====== Given entries ======

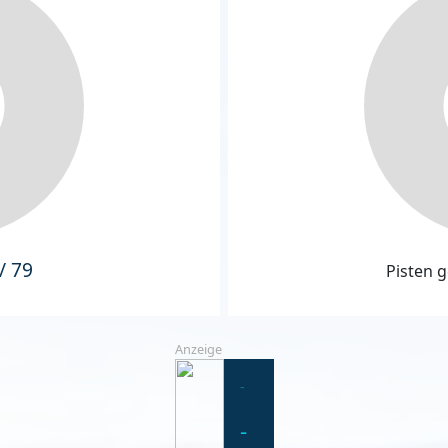
/ 79
Pisten g
Anzeige
-
-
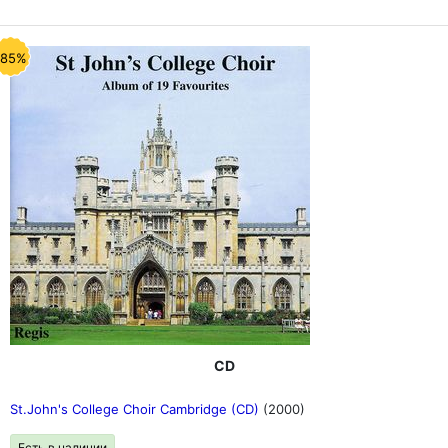
-85%
CD
St.John's College Choir Cambridge (CD)
(2000)
Есть в наличии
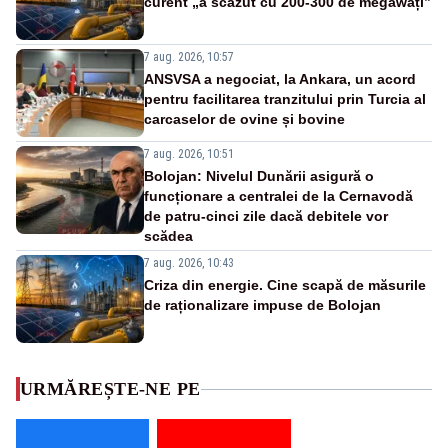
curent „a scăzut cu 200-300 de megawați”
7 aug. 2026, 10:57
ANSVSA a negociat, la Ankara, un acord
pentru facilitarea tranzitului prin Turcia al
carcaselor de ovine și bovine
7 aug. 2026, 10:51
Bolojan: Nivelul Dunării asigură o
funcționare a centralei de la Cernavodă
de patru-cinci zile dacă debitele vor
scădea
7 aug. 2026, 10:43
Criza din energie. Cine scapă de măsurile
de raționalizare impuse de Bolojan
URMĂREȘTE-NE PE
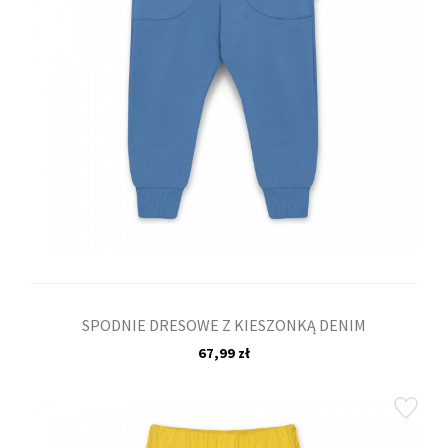
SPODNIE DRESOWE Z KIESZONKĄ DENIM
67,99 zł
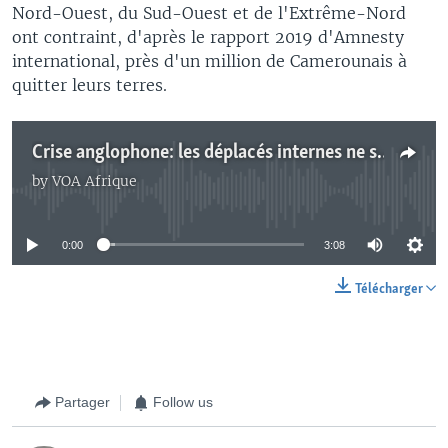
Nord-Ouest, du Sud-Ouest et de l'Extrême-Nord
ont contraint, d'après le rapport 2019 d'Amnesty
international, près d'un million de Camerounais à
quitter leurs terres.
Crise anglophone: les déplacés internes ne sont pas intégrés
by
VOA Afrique
No media source currently available
0:00
3:08
Télécharger
Partager
Follow us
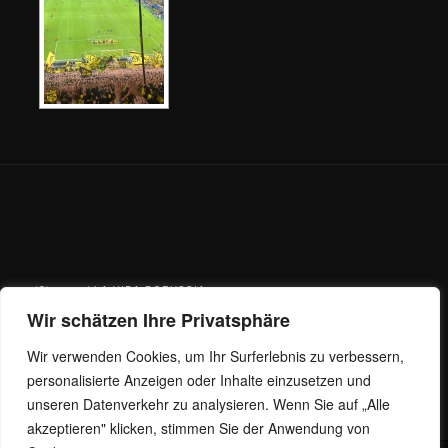
(C) 2026 / LA VIDA BORUSSIA 09
Wir schätzen Ihre Privatsphäre
Facebook
Wir verwenden Cookies, um Ihr Surferlebnis zu verbessern,
Instagram
personalisierte Anzeigen oder Inhalte einzusetzen und
E-Mail
unseren Datenverkehr zu analysieren. Wenn Sie auf „Alle
akzeptieren" klicken, stimmen Sie der Anwendung von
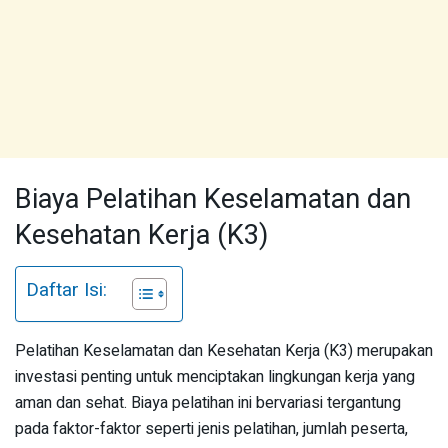
Biaya Pelatihan Keselamatan dan
Kesehatan Kerja (K3)
Daftar Isi:
Pelatihan Keselamatan dan Kesehatan Kerja (K3) merupakan
investasi penting untuk menciptakan lingkungan kerja yang
aman dan sehat. Biaya pelatihan ini bervariasi tergantung
pada faktor-faktor seperti jenis pelatihan, jumlah peserta,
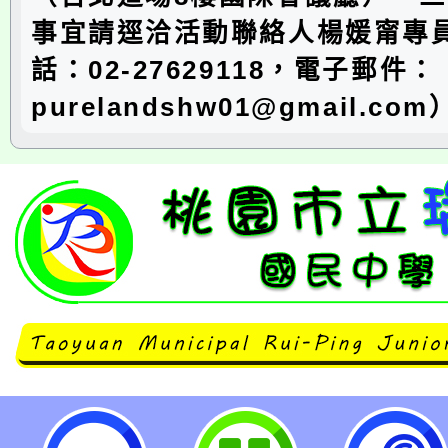
事宜請逕洽活動聯絡人楊媛甯專
話：02-27629118，電子郵件：
purelandshw01@gmail.co
neilrpjhstyc網站設計者：徐嘉裕 N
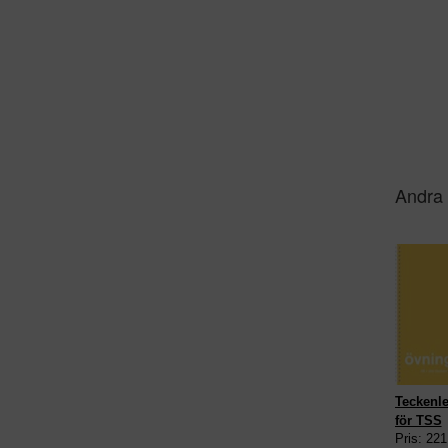
Andra 
Teckenle
för TSS
Pris: 221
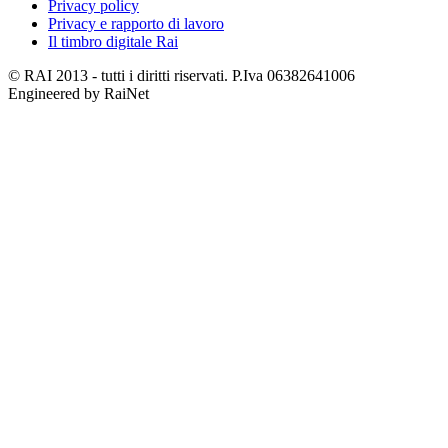
Privacy policy
Privacy e rapporto di lavoro
Il timbro digitale Rai
© RAI 2013 - tutti i diritti riservati. P.Iva 06382641006
Engineered by RaiNet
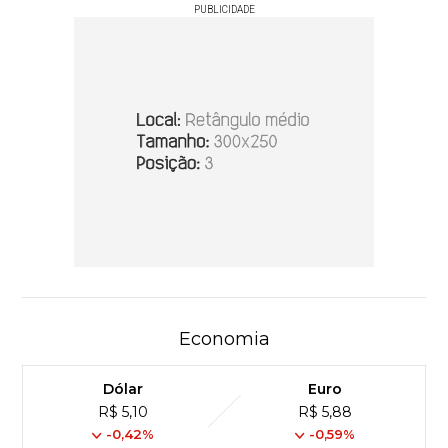
PUBLICIDADE
Economia
Dólar
Euro
R$ 5,10
R$ 5,88
-0,42%
-0,59%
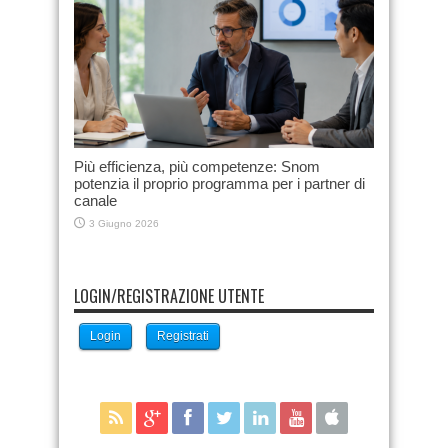
Più efficienza, più competenze: Snom
potenzia il proprio programma per i partner di
canale
3 Giugno 2026
LOGIN/REGISTRAZIONE UTENTE
Login
Registrati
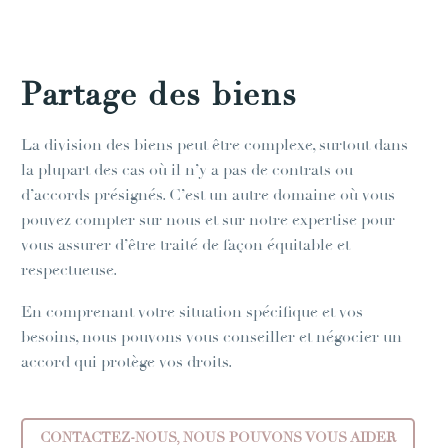
Partage des biens
La division des biens peut être complexe, surtout dans
la plupart des cas où il n’y a pas de contrats ou
d’accords présignés. C’est un autre domaine où vous
pouvez compter sur nous et sur notre expertise pour
vous assurer d’être traité de façon équitable et
respectueuse.
En comprenant votre situation spécifique et vos
besoins, nous pouvons vous conseiller et négocier un
accord qui protège vos droits.
CONTACTEZ-NOUS, NOUS POUVONS VOUS AIDER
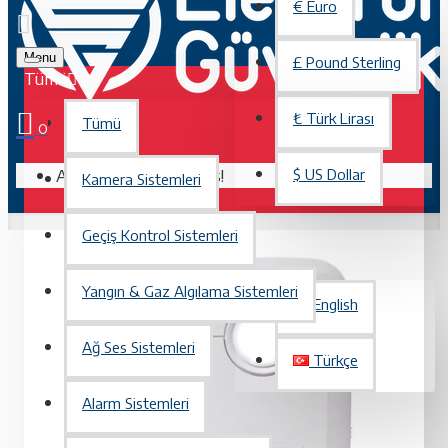
€
Euro
Menu
£
Pound Sterling
Tümü
₺
Türk Lirası
Tümü
0
Alışveriş sepetiniz boş!
$
US Dollar
Kamera Sistemleri
Geçiş Kontrol Sistemleri
TÜRKÇE
Yangın & Gaz Algılama Sistemleri
English
Ağ Ses Sistemleri
Türkçe
Alarm Sistemleri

======

» Exercise brief:
Produce a verbatim copy of all records, minus pictures.

» Expected output:
/ 79
Pisten g
Anzeige
-
-
-85%
CD
St.John's College Choir Cambridge (CD)
(2000)
Есть в наличии
curent „a scăzut cu 200-300 de megawați”
7 aug. 2026, 10:57
ANSVSA a negociat, la Ankara, un acord
pentru facilitarea tranzitului prin Turcia al
carcaselor de ovine și bovine
7 aug. 2026, 10:51
Bolojan: Nivelul Dunării asigură o
funcționare a centralei de la Cernavodă
de patru-cinci zile dacă debitele vor
scădea
7 aug. 2026, 10:43
Criza din energie. Cine scapă de măsurile
de raționalizare impuse de Bolojan
URMĂREȘTE-NE PE
SPODNIE DRESOWE Z KIESZONKĄ DENIM
67,99 zł
Nord-Ouest, du Sud-Ouest et de l'Extrême-Nord
ont contraint, d'après le rapport 2019 d'Amnesty
international, près d'un million de Camerounais à
quitter leurs terres.
Crise anglophone: les déplacés internes ne sont pas intégrés
by
VOA Afrique
No media source currently available
0:00
3:08
Télécharger
Partager
Follow us
(C) 2026 / LA VIDA BORUSSIA 09
Wir schätzen Ihre Privatsphäre
Facebook
Wir verwenden Cookies, um Ihr Surferlebnis zu verbessern,
Instagram
personalisierte Anzeigen oder Inhalte einzusetzen und
E-Mail
unseren Datenverkehr zu analysieren. Wenn Sie auf „Alle
akzeptieren" klicken, stimmen Sie der Anwendung von
Biaya Pelatihan Keselamatan dan
Kesehatan Kerja (K3)
Daftar Isi:
Pelatihan Keselamatan dan Kesehatan Kerja (K3) merupakan
investasi penting untuk menciptakan lingkungan kerja yang
aman dan sehat. Biaya pelatihan ini bervariasi tergantung
pada faktor-faktor seperti jenis pelatihan, jumlah peserta,
事宜請逕洽活動聯絡人楊媛甯專
話：02-27629118，電子郵件：
purelandshw01@gmail.co
neilrpjhstyc網站設計者：徐嘉裕 N
Andra 
Teckenle
för TSS
Pris: 221
Privacy policy
Privacy e rapporto di lavoro
Il timbro digitale Rai
© RAI 2013 - tutti i diritti riservati. P.Iva 06382641006
Engineered by RaiNet
PUBLICIDADE
Economia
Dólar
Euro
R$ 5,10
R$ 5,88
-0,42%
-0,59%
Più efficienza, più competenze: Snom
potenzia il proprio programma per i partner di
canale
3 Giugno 2026
LOGIN/REGISTRAZIONE UTENTE
Login
Registrati
Partage des biens
La division des biens peut être complexe, surtout dans
la plupart des cas où il n’y a pas de contrats ou
d’accords présignés. C’est un autre domaine où vous
pouvez compter sur nous et sur notre expertise pour
vous assurer d’être traité de façon équitable et
respectueuse.
En comprenant votre situation spécifique et vos
besoins, nous pouvons vous conseiller et négocier un
accord qui protège vos droits.
CONTACTEZ-NOUS, NOUS POUVONS VOUS AIDER
€
Euro
Menu
£
Pound Sterling
Tümü
₺
Türk Lirası
Tümü
0
Alışveriş sepetiniz boş!
$
US Dollar
Kamera Sistemleri
Geçiş Kontrol Sistemleri
TÜRKÇE
Yangın & Gaz Algılama Sistemleri
English
Ağ Ses Sistemleri
Türkçe
Alarm Sistemleri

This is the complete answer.